“Maggie will be the head of the household, Reynald will be head of the household guard, and I will be the steward maid. I’ll be staying here. I won’t let my brothers die. The Hreban Family will not take anything else from me. And I owe Reynald and you a debt for saving us. I pay my debts. I will help save Matheo and destroy Ulmar Hreban. This is settled. Come, Kaiden.”
For once Kaiden didn’t argue. He jumped to his feet and followed her out.
Okay then. I looked at Reynald.
“You heard her. It’s settled,” he said.
The hell it was.
“I will do this with or without you, Maggie,” Reynald said. “I need to know if you have my back. If you don’t help me, I’ll have to change the future myself, and I have no idea what happens next. In or out?”
He’d remembered what I told him in the Knight Vanquisher Plaza almost word for word. Wow.
His lips curved.
“What about Matheo?”
“My son is safe for now. He will wait for me.”
“Are you sure?”
“I can bear to be separated from him for a few more months if it means he will grow up in a peaceful kingdom. Let me join you. Help me save my son from a future of suffering.”
I gave up. “Then I am in.”
“Good.” He stood up. “I’m going to drop off the bodies. I’ll be back in a couple of hours.”
I stood up, too. “I’ll help you.”
“It will be grisly work.”
“I said I was in. I’ll manage.”
I took a deep breath and followed him down the stairs, to a basement full of corpses we needed to load onto the boat.
Dead bodies were heavy as hell.
I knew this. It was one of those academic facts you learned from reading, never expecting to encounter it in real life, until you had to drag eleven corpses about a hundred feet through a stone passageway and then carry them over a grassy bank to a boat in the middle of the night.
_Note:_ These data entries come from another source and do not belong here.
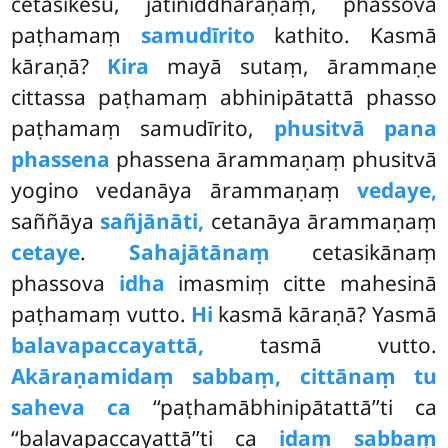
cetasikesu, jātiniddhāraṇaṃ, phassova
paṭhamaṃ
samudīrito
kathito. Kasmā
kāraṇā?
Kira
mayā sutaṃ, ārammaṇe
cittassa paṭhamaṃ abhinipātattā phasso
paṭhamaṃ samudīrito,
phusitvā pana
phassena
phassena ārammaṇaṃ phusitvā
yogino vedanāya ārammaṇaṃ
vedaye,
saññāya
sañjānāti,
cetanāya ārammaṇaṃ
cetaye
.
Sahajātānaṃ
cetasikānaṃ
phassova
idha
imasmiṃ citte mahesinā
paṭhamaṃ vutto.
Hi
kasmā kāraṇā? Yasmā
balavapaccayattā,
tasmā vutto.
Akāraṇamidaṃ sabbaṃ, cittānaṃ tu
saheva ca
‘‘paṭhamābhinipātattā’’ti ca
‘‘balavapaccayattā’’ti ca
idaṃ sabbaṃ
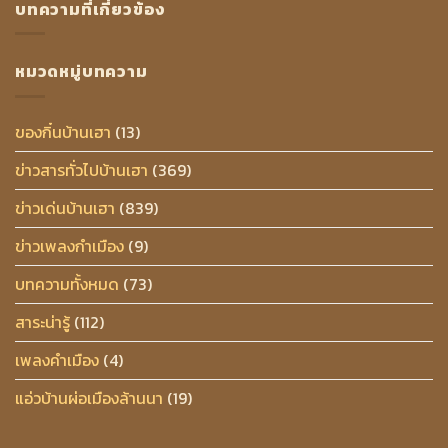
บทความที่เกี่ยวข้อง
หมวดหมู่บทความ
ของกิ๋นบ้านเฮา
(13)
ข่าวสารทั่วไปบ้านเฮา
(369)
ข่าวเด่นบ้านเฮา
(839)
ข่าวเพลงกำเมือง
(9)
บทความทั้งหมด
(73)
สาระน่ารู้
(112)
เพลงคำเมือง
(4)
แอ่วบ้านผ่อเมืองล้านนา
(19)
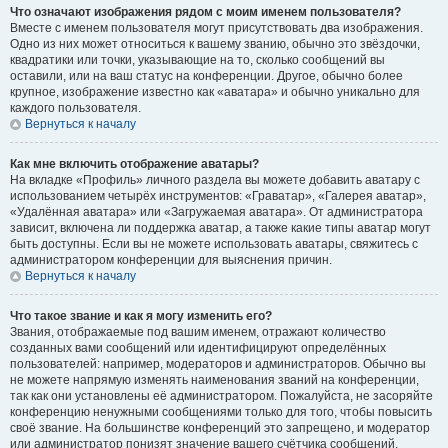
Что означают изображения рядом с моим именем пользователя?
Вместе с именем пользователя могут присутствовать два изображения.
Одно из них может относиться к вашему званию, обычно это звёздочки,
квадратики или точки, указывающие на то, сколько сообщений вы
оставили, или на ваш статус на конференции. Другое, обычно более
крупное, изображение известно как «аватара» и обычно уникально для
каждого пользователя.
Вернуться к началу
Как мне включить отображение аватары?
На вкладке «Профиль» личного раздела вы можете добавить аватару с
использованием четырёх инструментов: «Граватар», «Галерея аватар»,
«Удалённая аватара» или «Загружаемая аватара». От администратора
зависит, включена ли поддержка аватар, а также какие типы аватар могут
быть доступны. Если вы не можете использовать аватары, свяжитесь с
администратором конференции для выяснения причин.
Вернуться к началу
Что такое звание и как я могу изменить его?
Звания, отображаемые под вашим именем, отражают количество
созданных вами сообщений или идентифицируют определённых
пользователей: например, модераторов и администраторов. Обычно вы
не можете напрямую изменять наименования званий на конференции,
так как они установлены её администратором. Пожалуйста, не засоряйте
конференцию ненужными сообщениями только для того, чтобы повысить
своё звание. На большинстве конференций это запрещено, и модератор
или администратор понизят значение вашего счётчика сообщений.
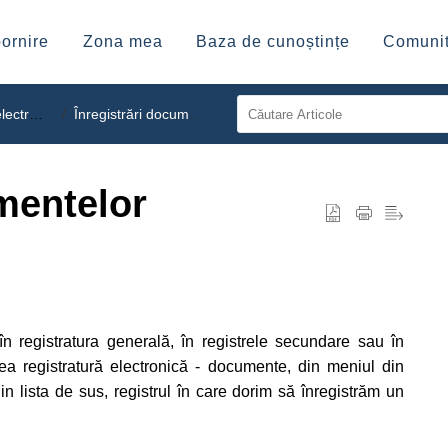
ornire
Zona mea
Baza de cunoștințe
Comunit
ronica
Înregistrări documente
mentelor
n registratura generală, în registrele secundare sau în
a registratură electronică - documente, din meniul din
n lista de sus, registrul în care dorim să înregistrăm un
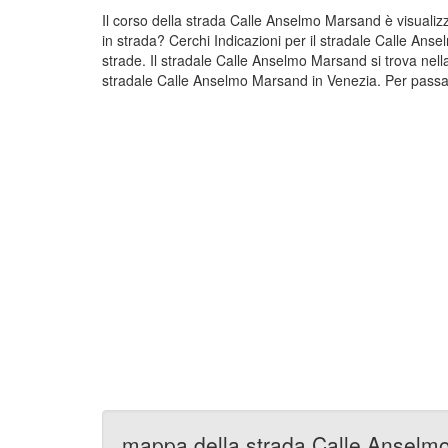
Il corso della strada Calle Anselmo Marsand è visual
in strada? Cerchi Indicazioni per il stradale Calle An
strade. Il stradale Calle Anselmo Marsand si trova ne
stradale Calle Anselmo Marsand in Venezia. Per passar
mappa della strada Calle Anselm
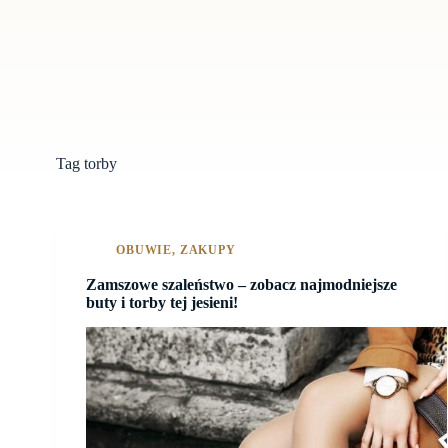
Tag
torby
OBUWIE
,
ZAKUPY
Zamszowe szaleństwo – zobacz najmodniejsze
buty i torby tej jesieni!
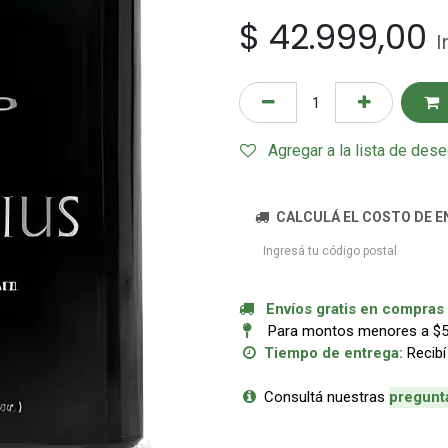
$
42.999,00
I
Agregar a la lista de des
CALCULÁ EL COSTO DE E
Envíos gratis en compras a
Para montos menores a $50.
Tiempo de entrega:
Recibí
Consultá nuestras
p
regunt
In the fantasy books filling my shelves, heroes slung limp humans over their shoulders with a manly growl and then hauled them like they weighed nothing. The level of bullshit involved was criminal. Reynald was a lot stronger than me, and he grunted, strained, and took frequent breaks.
Finally, all the corpses were in. Reynald paused on the dock and held his hand out. I took it—it was rock steady—and he carefully helped me into the boat. He put his hand on the mooring line and stomped twice on the dock boards.
I glanced at him.
“For luck,” he said. “It’s tradition.”
This world or ours, sailors were superstitious everywhere.
Reynald freed the mooring line, climbed into the boat, and started tying and untying various ropes. The sail caught the wind, unfurled, and the boat slipped into the current, still slightly rough from the recent rain. Reynald secured the lines and moved to the big wooden rudder at the stern, about a foot from where I sat on my bench. The corpses, trussed up in canvas, lay on the bottom of the boat like cordwood.
We sat silently, watching the estates of Anchor Drop slide by, darker shadows in the night, marked by an occasional lantern. The sky above us was smudged with clouds.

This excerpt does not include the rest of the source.